Scènes

Sweet Amina Chicago

Compte rendu du 40e festival de jazz de Chicago


Amina Claudine Myers © Michael Jackson

Le festival de Chicago est un des plus grandes messes du jazz gratuites aux États-Unis. Pour cette raison, et du fait que la programmation soit assurée par un comité, ce qui oblige à des compromis ou marchandages, l’événement brasse large. De Ramsey Lewis à Matthew Shipp, en passant par Myra Melford et Kenny Barron, pour ne nommer que les pianistes. Dans l’ensemble, on aurait pu quand même espérer mieux pour une 40e édition anniversaire qui a connu son lot de déceptions et de surprises entre le 24 août et le 2 septembre.

Au rang des déceptions, le jeune batteur de Chicago Quin Kirchner qui avait pourtant impressionné en début d’année avec la sortie de son excellent premier album, The Other Side of Time (Astral Spirits). Il semble manquer de l’élan à ce quintette qui donne parfois l’impression de s’assoupir. « Sahara », son hommage à Phil Cohran, l’un des fondateurs de l’Association for the Advancement of Creative Musicians (AACM), tombe plutôt à plat et sa version molle du « Self-Portrait in Three Colors » de Charles Mingus n’insuffle pas plus d’enthousiasme.

Ivo Perellman © Michael Jackson

Pour remonter le quotient satisfaction chez les musiciens de Chicago, le sax alto Greg Ward et son projet 10 Tongues, inspiré de The Black Saint and the Sinner Lady du même Mingus, propose un programme solide, équilibré et intelligent. Les dix musiciens naviguent sur les partitions complexes où les couches sonores se superposent. Peu de musiciens ont su si bien s’imprégner de l’esprit de Mingus, même si Ward est moins turbulent. Les compositions visent principalement à privilégier le travail de groupe, ce qui n’empêche nullement certaines individualités de briller. Le contrebassiste Jason Roebke ouvre « Dialogue of the Black Saint » avec un solo ponctué de coups stridents. Keefe Jackson au sax baryton se montre des plus agiles sur « Grit ». Le tromboniste Norman Palm fait preuve d’un classicisme efficace (« With All Your Sorrow, Sing a Song of Jubilance ») tandis que le trompettiste Russ Johnson se permet des figures alambiquées (« Gather Round, The Revolution Is At Hand »).

Parmi les bonnes surprises, le duo associant Matthew Shipp au saxophoniste brésilien Ivo Perelman qui n’avait pas mis les pieds à Chicago depuis des lustres. À la dernière minute, nous avons droit en fait à un quartette avec William Parker à la contrebasse et un revenant à la batterie, Bobby Kapp. Perelman est fidèle à son image avec un jeu sans concession émaillé de plaintes et de cris. De son côté, Shipp laisse suinter ses influences venues du classique. Mais c’est la performance de Kapp qui illumine ce set avec une formidable joie de vivre. Le groupe conclut en prenant le public à contre-pied. Tout le monde croit à une fin en apothéose, et c’est finalement un atterrissage en douceur.

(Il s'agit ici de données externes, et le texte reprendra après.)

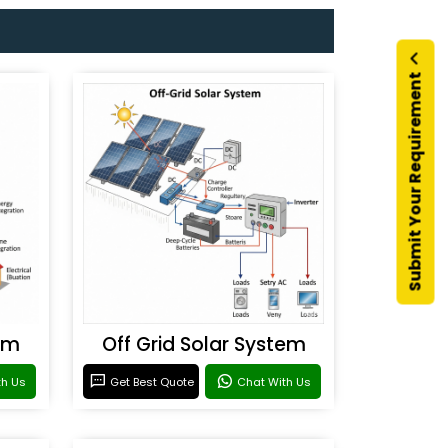
Submit Your Requirement
em
Off Grid Solar System
th Us
Get Best Quote
Chat With Us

Amina Claudine Myers © Michael Jackson

Mais on se souviendra surtout de ce festival pour les deux prestations de la pianiste/organiste Amina Claudine Myers. Ce sera tout d’abord en introduction à l’hommage (le festival de Chicago raffole des hommages) rendu au pianiste disparu Muhal Richard Abrams, un des autres fondateurs de l’AACM. Seule au piano, elle improvise et passe allègrement du lyrisme au drame. Elle termine son mini-récital touchant en puisant dans les racines du gospel. Le lendemain, elle fait feu de tout bois avec son trio qui comprend le guitariste Jerome Harris et le batteur Reggie Nicholson. Elle débute avec trois morceaux au piano, autant d’évocations émouvantes de la condition et souffrance humaine. Sa complicité avec Harris est étonnante. C’est cependant à l’orgue Hammond qu’elle montre l’étendue de son talent. Elle débute dans la grande tradition de l’instrument, dans la toute droite lignée de Jimmy Smith, avec un Nicholson que l’on aura rarement entendu swinguer avec autant d’allant. Elle poursuit avec une nouvelle incursion dans le monde du gospel, aidée par le travail d’une grande subtilité de Harris, avant de plonger dans le blues où le guitariste, encore lui, prend de grandes libertés pour un choc quasi frontal. Elle conclut son éblouissant tour d’horizon en mélangeant adroitement soul et influences africaines. Un constat s’impose : Myers est une grande artiste encore trop méconnue.